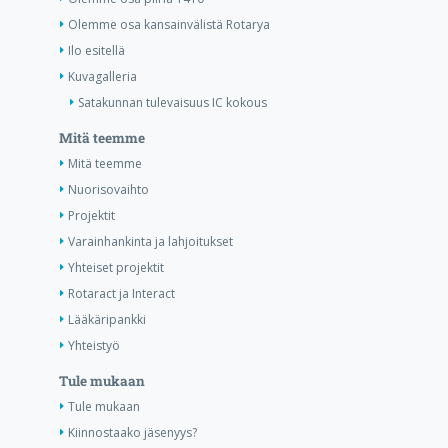
Olemme osa kansainvälistä Rotarya
Ilo esitellä
Kuvagalleria
Satakunnan tulevaisuus IC kokous
Mitä teemme
Mitä teemme
Nuorisovaihto
Projektit
Varainhankinta ja lahjoitukset
Yhteiset projektit
Rotaract ja Interact
Lääkäripankki
Yhteistyö
Tule mukaan
Tule mukaan
Kiinnostaako jäsenyys?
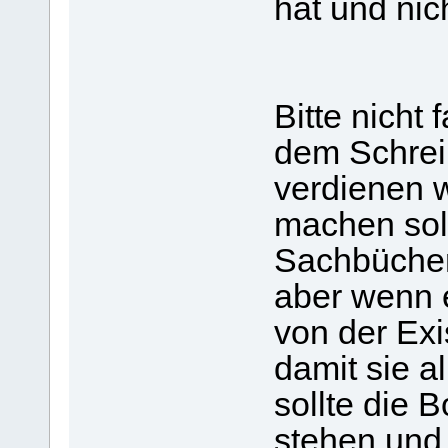
hat und nic
Bitte nicht 
dem Schrei
verdienen w
machen so
Sachbücher
aber wenn 
von der Ex
damit sie a
sollte die 
stehen und 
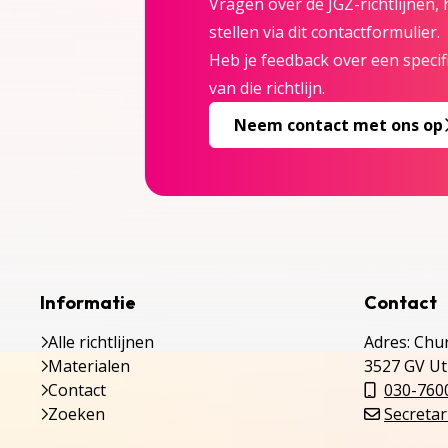
Vragen over de JGZ-richtlijnen,
stellen via dit contactformulier.
Heb je feedback over een specifi
van die richtlijn.
Neem contact met ons op
Informatie
Contact
Alle richtlijnen
Adres: Chur
Materialen
3527 GV Ut
Contact
030-760
Zoeken
Secretar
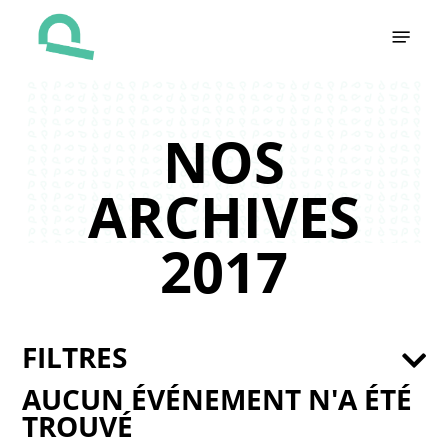
Skip
Menu
to
main
content
NOS
ARCHIVES
2017
FILTRES
AUCUN ÉVÉNEMENT N'A ÉTÉ
TROUVÉ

::::::::::

Problem details: Copy exactly the lines from the one containing "hat und nic" to the end of the records, both included, and leave the pictures out.

Answer space:
hat und nic
Bitte nicht 
dem Schrei
verdienen w
machen so
Sachbücher
aber wenn 
von der Ex
damit sie a
sollte die 
stehen und 
Vragen over de JGZ-richtlijnen,
stellen via dit contactformulier.
Heb je feedback over een specifi
van die richtlijn.
Neem contact met ons op
Informatie
Contact
Alle richtlijnen
Adres: Chur
Materialen
3527 GV Ut
Contact
030-760
Zoeken
Secretar
Skip
Menu
to
main
content
NOS
ARCHIVES
2017
FILTRES
AUCUN ÉVÉNEMENT N'A ÉTÉ
TROUVÉ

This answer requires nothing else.